Estados Unidos pidió que México tenga operando la planta de mosca estéril para combatir el gusano barrenador y reabrir la frontera a la importación de ganado, indicó la presidenta Sheinbaum.

Las autoridades de Estados Unidos han solicitado al Gobierno de México que la planta destinada a la producción de mosca estéril esté plenamente operativa para poder reabrir la frontera a la importación de ganado mexicano. Así lo confirmó la presidenta de la República, Claudia Sheinbaum Pardo, al explicar que esta instalación es considerada por el Gobierno estadounidense como una condición sanitaria necesaria para permitir nuevamente el ingreso de ganado procedente del territorio nacional.
Durante su mensaje matutino, la mandataria recordó que originalmente se había planteado que la apertura de la frontera comercial pudiera concretarse en noviembre. Sin embargo, señaló que esa fecha ya no se mantiene y que aún no existe un calendario preciso para la reanudación de la comercialización ganadera entre ambos países. Sheinbaum aclaró que, aunque existe coordinación con las autoridades norteamericanas, la autorización para reabrir el tránsito de ganado depende del cumplimiento de los requisitos establecidos por Estados Unidos.

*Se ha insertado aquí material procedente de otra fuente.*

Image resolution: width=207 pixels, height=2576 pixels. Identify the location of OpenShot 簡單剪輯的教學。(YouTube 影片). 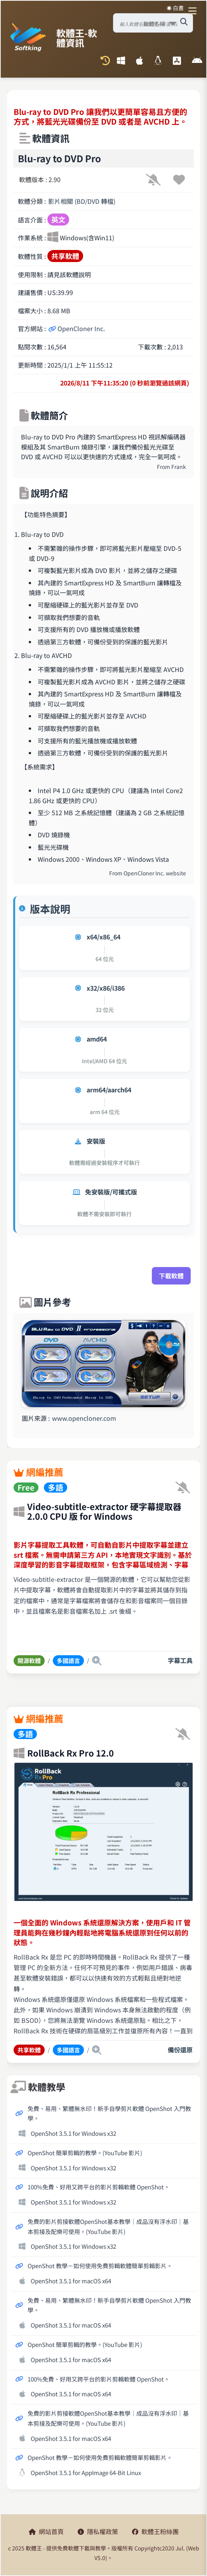
(85, 2152). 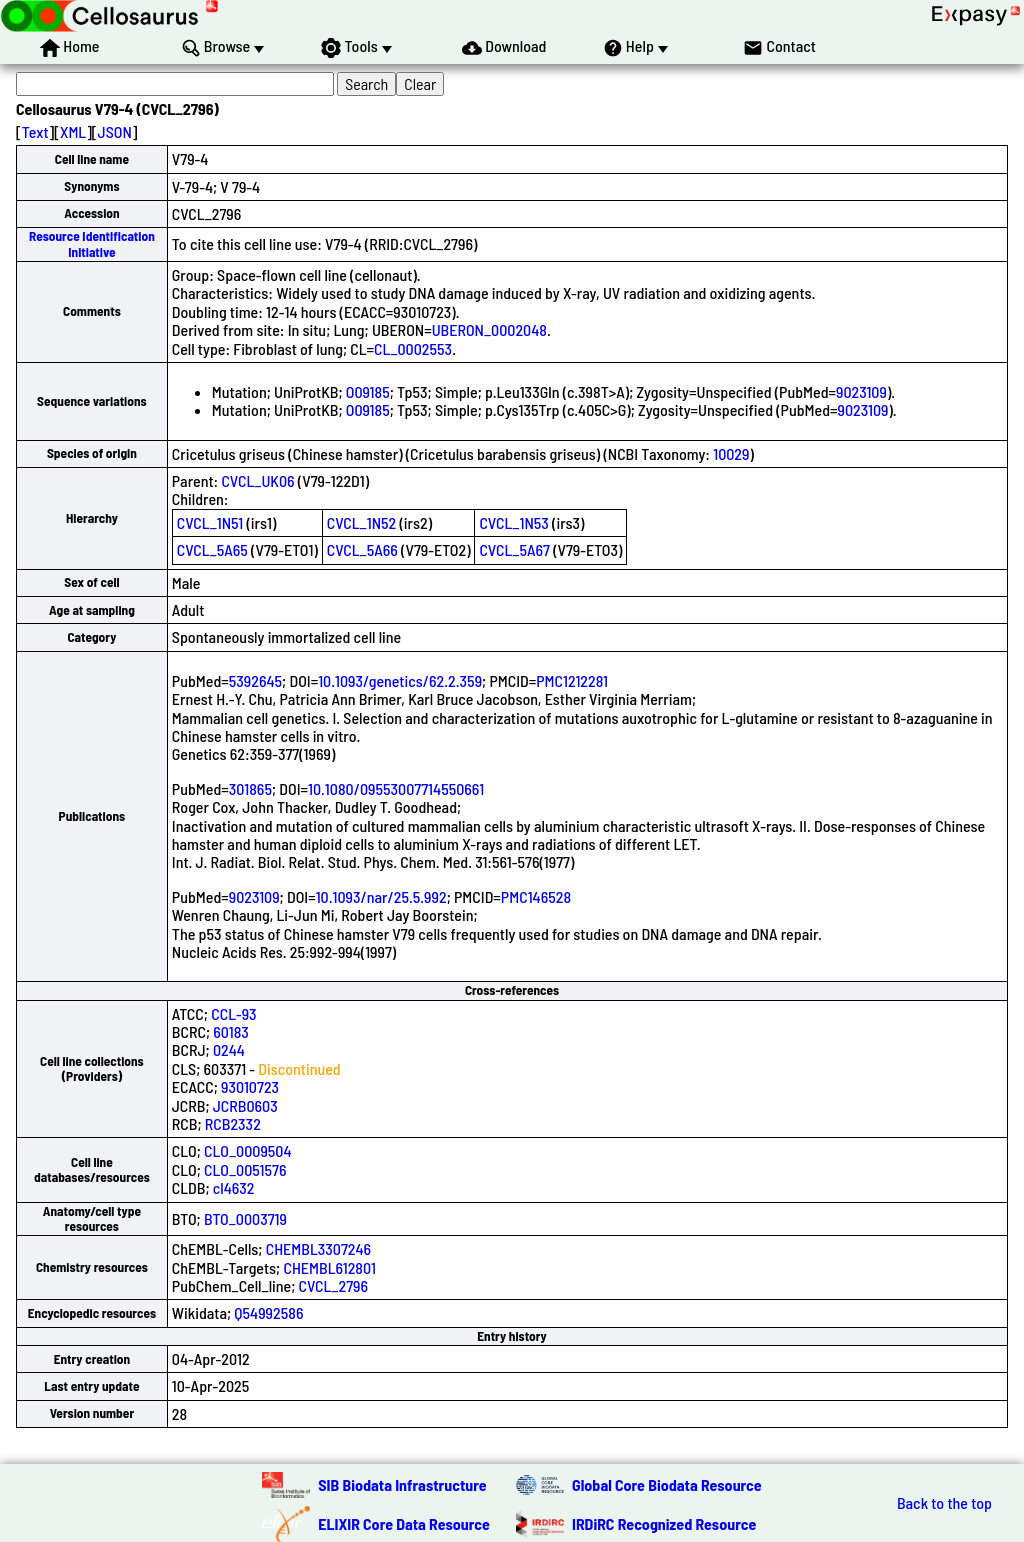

De acuerdo con lo expuesto, el Gobierno mexicano tiene previsto que la planta de producción de mosca estéril entre en funcionamiento en el mes de junio. No obstante, Sheinbaum aseguró que se llevan a cabo acciones para adelantar su puesta en marcha, debido a que las autoridades estadounidenses han solicitado que el proyecto esté listo cuanto antes. La planta forma parte de una estrategia sanitaria binacional orientada a prevenir la presencia del gusano barrenador, una plaga que afecta al ganado y cuya erradicación es considerada prioritaria para el comercio agropecuario.
La presidenta subrayó que, pese a los requerimientos planteados por Estados Unidos, no se ha registrado ningún caso de gusano barrenador en los estados del norte del país. Este contexto, dijo, ha sido reiterado a las autoridades norteamericanas como parte de los trabajos de cooperación sanitaria. Sin embargo, la exigencia para que la planta esté en operaciones permanece como una condición indispensable para avanzar en la reapertura del mercado ganadero.
Sheinbaum insistió en que su administración está enfocada en acelerar la instalación y activación de la planta, con el fin de cumplir con los parámetros solicitados y restablecer cuanto antes el flujo comercial. Añadió que continuarán las conversaciones técnicas y diplomáticas con Estados Unidos para concretar los acuerdos sanitarios requeridos y reactivar la exportación de ganado, actividad de gran relevancia para los productores del norte de México.